Finding the Damage Function#

D2R.exe on disk is obfuscated. The file you’d load into Ghidra is packed, so all you’d see is garbled nonsense where the code should be. The real instructions only exist unpacked in the live process memory after the game’s own loader decompresses them at launch. That means you can’t do any static analysis. All reversing had to happen on the running game, which makes things significantly more tedious.

The PE Under Wine#

If you read Part 2, you already know that Wine doesn’t map PE binaries in a straightforward way. Under Wine/Proton, D2R’s PE binary maps as a single large rw-s memfd:wine-mapping region with no filename in /proc/pid/maps.

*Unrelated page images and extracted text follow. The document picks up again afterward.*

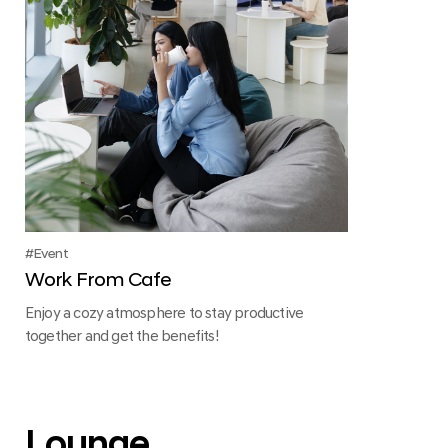
Event
Work From Cafe
Enjoy a cozy atmosphere to stay productive
together and get the benefits!
Lounge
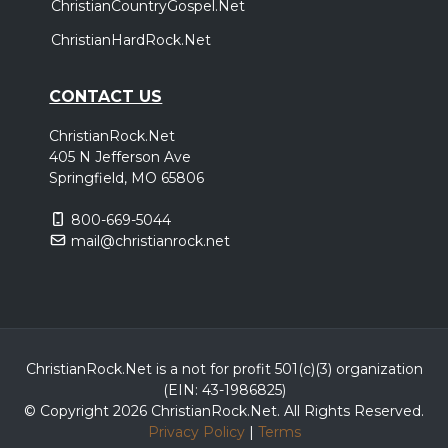
ChristianCountryGospel.Net
ChristianHardRock.Net
CONTACT US
ChristianRock.Net
405 N Jefferson Ave
Springfield, MO 65806
800-669-5044
mail@christianrock.net
ChristianRock.Net is a not for profit 501(c)(3) organization
(EIN: 43-1986825)
© Copyright 2026 ChristianRock.Net.
All
Rights Reserved.
Privacy Policy
|
Terms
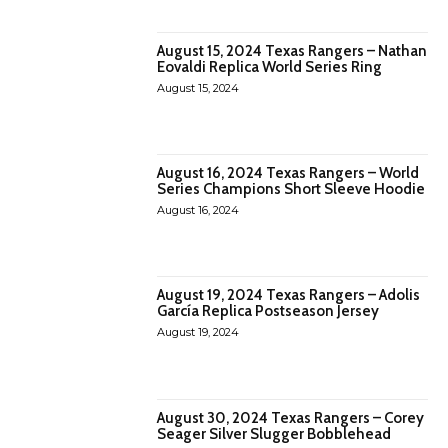
August 15, 2024 Texas Rangers – Nathan
Eovaldi Replica World Series Ring
August 15, 2024
August 16, 2024 Texas Rangers – World
Series Champions Short Sleeve Hoodie
August 16, 2024
August 19, 2024 Texas Rangers – Adolis
García Replica Postseason Jersey
August 19, 2024
August 30, 2024 Texas Rangers – Corey
Seager Silver Slugger Bobblehead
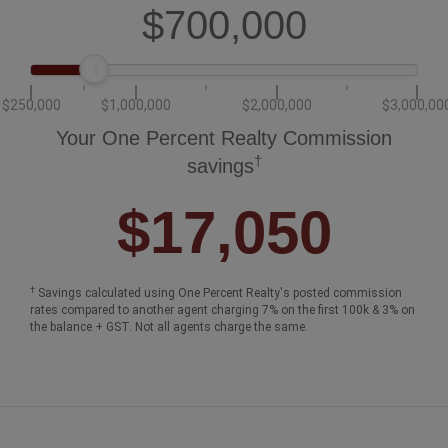
$700,000
$250,000
$1,000,000
$2,000,000
$3,000,00
Your One Percent Realty Commission
†
savings
$17,050
†
Savings calculated using One Percent Realty's posted commission
rates compared to another agent charging 7% on the first 100k & 3% on
the balance + GST. Not all agents charge the same.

The PE optional header reports ImageBase: 0x6ffffa410000, but that’s not where it actually loads; the actual base is in the low address ranges, varying per run due to ASLR.

PE base varies per run: 0x4610000, 0x3e40000, etc.
.text section: ~22MB of executable code

You’ll note that there is 22mb of executable code here. It’s impractical to scroll through that looking for “the damage function.” This means that we need a strategy to narrow it down.

Caveat: 0x140000000 appears in maps as a ---p placeholder. It’s not the real image.

Scanning for References#

Here’s where our work from Part 2 pays off. D2R uses stat codes: 6 for HP, 7 for MaxHP, 8 for Mana, 9 for MaxMana (the same codes we used for the pattern scanner). Any function that deals damage has to reference these codes to know which stat to modify. This means that we can search the 22MB .text section for instruction patterns that load these constants, using instructions like lea edx, [r9 + 6]. For the unaware, lea means “load effective address”; technically it’s meant for computing memory addresses, but compilers love abusing it for quick arithmetic. In this case, if r9 is 0, lea edx, [r9 + 6] just puts 6 into edx. It’s faster and shorter than a mov in some contexts, so the compiler reaches for it when loading small values like stat codes.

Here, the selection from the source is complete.